Adenosine-Axis and PD-1 Blockade
Briefly, PD-1 is an immunosuppressive receptor that upon binding to its ligands, PDL-1 and PDL-2, dampens T-cell activity thereby enabling tumors to evade immune-destruction. Blockade of the PD-1-PDL-1/2 signaling axis results in durable complete responses in the clinic for a fraction of treated patients (1), and many pre-clinical and clinical studies have explored concomitant inhibition of adenosine production, or antagonism of A2AR and A2BR, to improve response rates.
It has been demonstrated that CD73+ tumor cells are resistant to PD-1 ICB (401) and that simultaneous mAb-mediated blockade of CD73 and PD-1 synergistically enhances tumor control and survival in mice (382, 385). Mechanistically, the dual therapy augments intra-tumoral CD8+ tumor-specific T cells (382, 385) and IFNγ mRNA levels (382) as compared to single-agent treatments.

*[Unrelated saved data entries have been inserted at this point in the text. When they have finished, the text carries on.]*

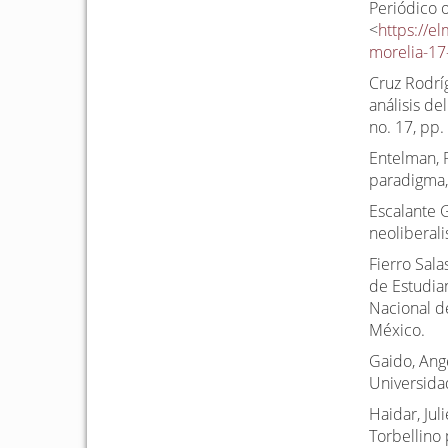
Periódico 
<
https://e
morelia-1
Cruz Rodrí
análisis de
no. 17, pp.
Entelman, 
paradigma,
Escalante 
neoliberal
Fierro Sala
de Estudia
Nacional d
México.
Gaido, Angé
Universida
Haidar, Jul
Torbellino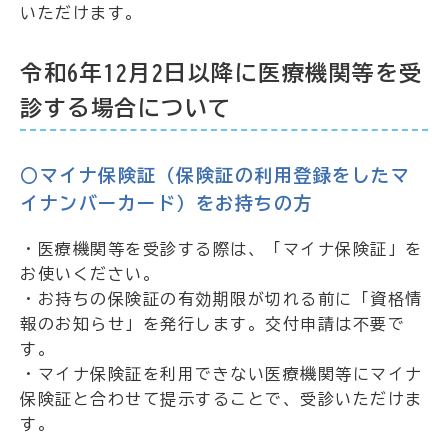
いただけます。
令和6年12月2日以降に医療機関等を受
診する場合について
○マイナ保険証（保険証の利用登録をしたマ
イナンバーカード）をお持ちの方
・医療機関等を受診する際は、「マイナ保険証」を
お使いください。
・お持ちの保険証の有効期限が切れる前に「資格情
報のお知らせ」を発行します。交付申請は不要で
す。
・マイナ保険証を利用できない医療機関等にマイナ
保険証と合わせて提示することで、受診いただけま
す。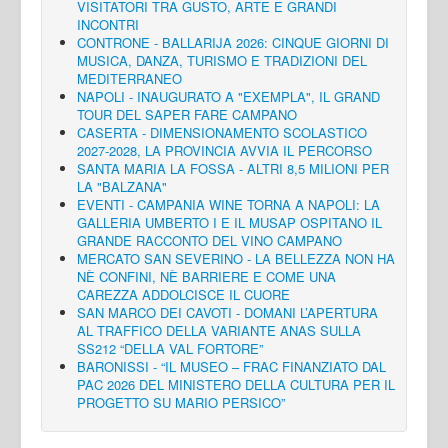
VISITATORI TRA GUSTO, ARTE E GRANDI
INCONTRI
CONTRONE - BALLARIJA 2026: CINQUE GIORNI DI
MUSICA, DANZA, TURISMO E TRADIZIONI DEL
MEDITERRANEO
NAPOLI - INAUGURATO A "EXEMPLA", IL GRAND
TOUR DEL SAPER FARE CAMPANO
CASERTA - DIMENSIONAMENTO SCOLASTICO
2027-2028, LA PROVINCIA AVVIA IL PERCORSO
SANTA MARIA LA FOSSA - ALTRI 8,5 MILIONI PER
LA "BALZANA"
EVENTI - CAMPANIA WINE TORNA A NAPOLI: LA
GALLERIA UMBERTO I E IL MUSAP OSPITANO IL
GRANDE RACCONTO DEL VINO CAMPANO
MERCATO SAN SEVERINO - LA BELLEZZA NON HA
NÈ CONFINI, NÈ BARRIERE E COME UNA
CAREZZA ADDOLCISCE IL CUORE
SAN MARCO DEI CAVOTI - DOMANI L’APERTURA
AL TRAFFICO DELLA VARIANTE ANAS SULLA
SS212 “DELLA VAL FORTORE”
BARONISSI - “IL MUSEO – FRAC FINANZIATO DAL
PAC 2026 DEL MINISTERO DELLA CULTURA PER IL
PROGETTO SU MARIO PERSICO”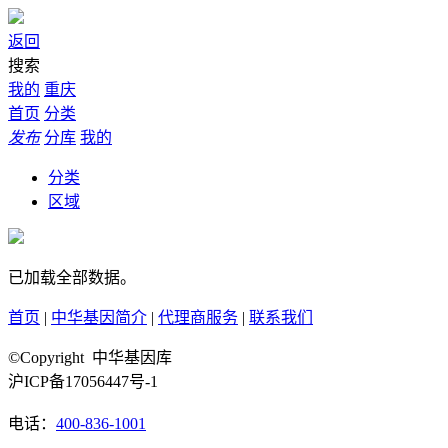
返回
搜索
我的
重庆
首页
分类
发布
分库
我的
分类
区域
已加载全部数据。
首页
|
中华基因简介
|
代理商服务
|
联系我们
©Copyright 中华基因库
沪ICP备17056447号-1
电话：
400-836-1001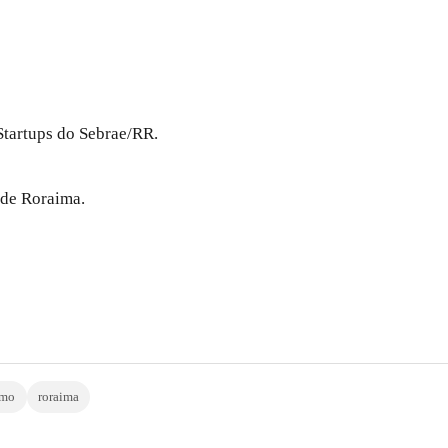
Startups do Sebrae/RR.
 de Roraima.
smo
roraima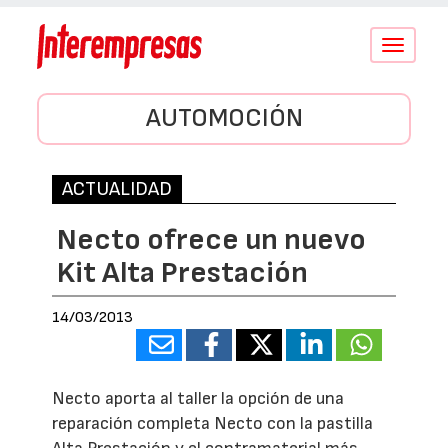
Conmutar
navegació
AUTOMOCIÓN
ACTUALIDAD
Necto ofrece un nuevo
Kit Alta Prestación
14/03/2013
Necto aporta al taller la opción de una
reparación completa Necto con la pastilla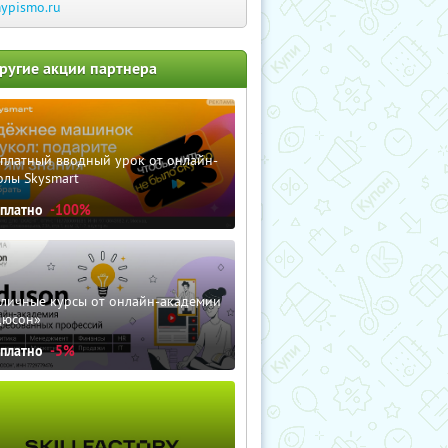
ypismo.ru
ругие акции партнера
сплатный вводный урок от онлайн-
олы Skysmart
сплатно
-100%
зличные курсы от онлайн-академии
дюсон»
сплатно
-5%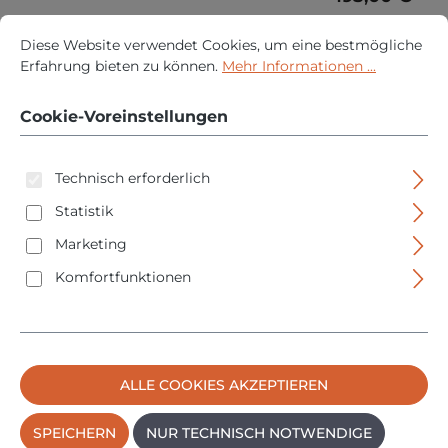
Cookie-Voreinstellungen
PREISE INKL. MWST. ZZGL. VERSANDKOSTEN
Diese Website verwendet Cookies, um eine bestmögliche Erfah
Diese Website verwendet Cookies, um eine bestmögliche
IN DEN WARENKORB
Erfahrung bieten zu können.
Mehr Informationen ...
Cookie-Voreinstellungen
Technisch erforderlich
Statistik
Marketing
Komfortfunktionen
Schweißkraft EASY-STICK 161 - Elektrodeninverter -
ALLE COOKIES AKZEPTIEREN
230V - inkl. Kabel
SPEICHERN
NUR TECHNISCH NOTWENDIGE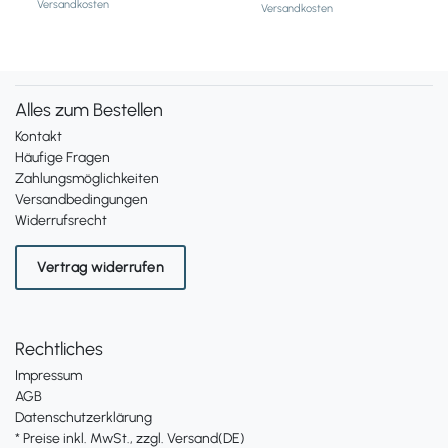
Versandkosten
Versandkosten
Alles zum Bestellen
Kontakt
Häufige Fragen
Zahlungsmöglichkeiten
Versandbedingungen
Widerrufsrecht
Vertrag widerrufen
Rechtliches
Impressum
AGB
Datenschutzerklärung
* Preise inkl. MwSt., zzgl. Versand(DE)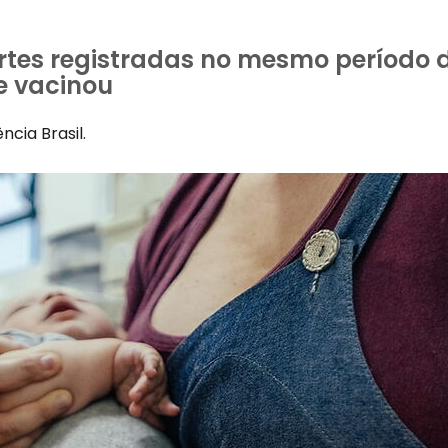
rtes registradas no mesmo período d
se vacinou
ncia Brasil.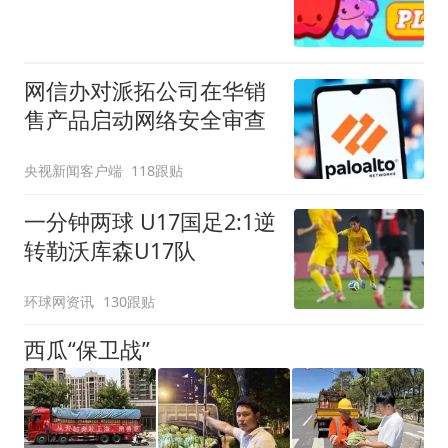
网信办对派拓公司在华销
售产品启动网络安全审查
央视新闻客户端
118跟贴
一分钟两球 U17国足2:1逆
转勒沃库森U17队
环球网资讯
130跟贴
西瓜“保卫战”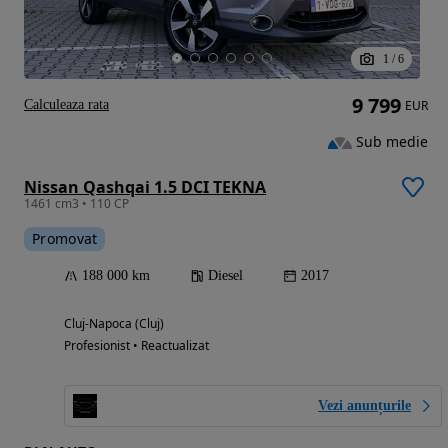
1
/
6
9 799
Calculeaza rata
EUR
Sub medie
Nissan Qashqai 1.5 DCI TEKNA
1461 cm3 • 110 CP
Promovat
188 000 km
Diesel
2017
Cluj-Napoca (Cluj)
Profesionist • Reactualizat
Vezi anunțurile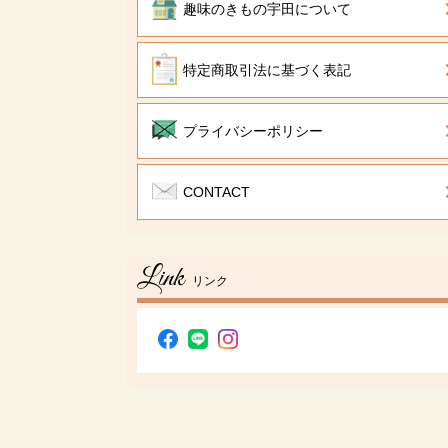
趣味のきもの宇田について
特定商取引法に基づく表記
プライバシーポリシー
CONTACT
Link
リンク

Several clinical trials assessing anti-CD73 mAb treatment along with anti-PD-1 mAb (NCT03454451, NCT03549000) or anti-PDL-1 mAb (NCT02503774, NCT03773666, NCT03267589, NCT03334617) of advanced solid tumors are recruiting or underway. Intra-tumoral upregulation of CD38 and subsequent adenosine production was recently identified as a mechanism of acquired resistance to PD-1/PD-L1 blockade and mAb-mediated or pharmacologic inhibition of CD38 was shown to significantly improve the anti-tumor efficacy of an anti-PDL-1 mAb (96). In terms of mechanisms, tumors from mice receiving the combinatorial therapy displayed higher accumulation of CD8+ T cells, effector memory CD8+ T cells, ICOS+ CD4+ T cells and lower levels of MDSCs and Tregs as compared to tumors from single-agent treated mice (96).
The potential for synergy between the co-administration of A2R antagonists with anti-PD-1 mAb is underscored by the observations that PD-1 blockade enhances A2AR expression on tumor-infiltrating CD8+ T cells (401), as well as that PD-1 blockade is more efficacious, in terms of increasing the survival of tumor-bearing mice, when these mice lack the A2AR (400). Vice versa, A2AR triggering on the surface of CD8+ T cells derived from tumor tissue (382), tumor draining lymph nodes or spleen (396) promotes PD-1 expression suggesting that simultaneous PD-1 blockade would boost the anti-tumor efficacy of A2A antagonism. Indeed, several groups demonstrated that concurrent provision of PD-1 checkpoint inhibitors along with A2AR antagonists is more effective than single-agent treatments at reducing tumor growth rate (96, 396, 400, 401) and metastasis formation (394, 401), as well as at improving survival (394, 396, 401). Moreover, the combination enables increased production of IFNγ and GzB by CD8+ tumor infiltrating T cells (401) while augmenting the intra-tumoral presence of NK cells (394). Five clinical trials for the treatment of solid-tumor patient cohorts with A2AR antagonists along with anti-PD-1 Ab (NCT02403193, NCT03207867) or anti-PD-L1 Ab (NCT02655822, NCT03337698, NCT02740985) are ongoing. Finally, dual therapy comprising A2BR antagonism and PD-1 blockade is superior to either monotherapy at decreasing metastasis and improving survival of tumor-bearing mice (359). However, no clinical trials have been launched to date to explore this combination in human cancer patients.